Problem to solve: Please reproduce exactly the line that carries "dinâmicas e cheias" and all remaining lines through the last line of the data, and write nothing else.

+++ Exercise materials +++

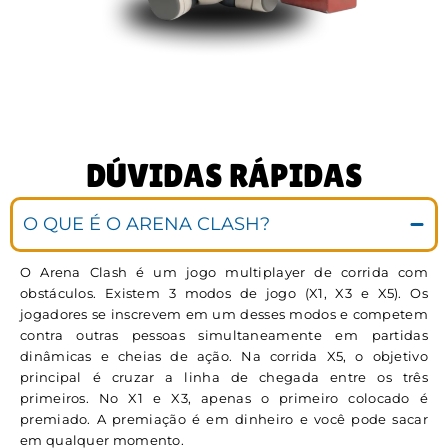
DÚVIDAS RÁPIDAS
O QUE É O ARENA CLASH?
O Arena Clash é um jogo multiplayer de corrida com
obstáculos. Existem 3 modos de jogo (X1, X3 e X5). Os
jogadores se inscrevem em um desses modos e competem
contra outras pessoas simultaneamente em partidas
dinâmicas e cheias de ação. Na corrida X5, o objetivo
principal é cruzar a linha de chegada entre os três
primeiros. No X1 e X3, apenas o primeiro colocado é
premiado. A premiação é em dinheiro e você pode sacar
em qualquer momento.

+++

Solution to this exercise:
dinâmicas e cheias de ação. Na corrida X5, o objetivo
principal é cruzar a linha de chegada entre os três
primeiros. No X1 e X3, apenas o primeiro colocado é
premiado. A premiação é em dinheiro e você pode sacar
em qualquer momento.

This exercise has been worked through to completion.